Dilansir Carscoops, clockspring merukapan komponen yang memungkinkan kelistrikan lingkar kemudi tetap terhubung dengan kendaraan saat diputar-putar sekalipun. Namun, pada 2016 lalu Jeep menyadari desain clockspring pada Wrangler 2011-2016 kurang sempurna, sehingga debu bisa masuk.
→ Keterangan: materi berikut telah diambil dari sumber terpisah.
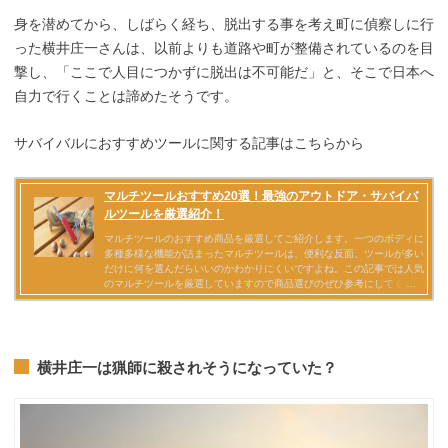
身を潜めてから、しばらく経ち、脱出する事を考え町に偵察しに行
った横井庄一さんは、以前よりも道路や町が整備されているのを目
撃し、「ここで人目につかずに脱出は不可能だ」と、そこで日本へ
自力で行くことは諦めたそうです。
サバイバルにおすすめツールに関する記事はこちらから
横井庄一は猟師に殺されそうになっていた？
Kontaminasi debu bisa menyebabkan beragam komponen bermasalah, sehingga pengemudi bisa kehilangan banyak kehilangan fitur penting seperti airbag. Terutama Jeep Wrangler yang dirancang untuk jalanan berdebu, pintu bisa dilepas, dan windshield diturunkan.
Jeep Melakukan Recall pada 2016
Jeep sendiri sudah melakukan recall pada 2016 yang melibatkan 7.200 unit. Namun, pada Februari 2024 Jeep menyadari recall tersebut belum cukup, dan sekarang melakukan recall untuk 1.813 kendaraan di US yang masih bisa terkontaminasi bagian clockspring.
Pada tahap awal recall, Jeep menjelaskan bahwa pengemudi akan mendapatkan peringatan berupa lampu airbag menyala. Pabrikan tersebut menyadari ada 21 rekaman customer assistance yang terkait dengan recall, tapi belum ada laporan klaim garansi dan cedera yang diakibatkan.
Jeep akan mulai menghubungi konsumen yang mobilnya terkena dampak recall mulai 3 Mei. Konsumen akan diminta untuk datang ke dealer terdekat untuk mengganti komponen tanpa dikenakan biaya.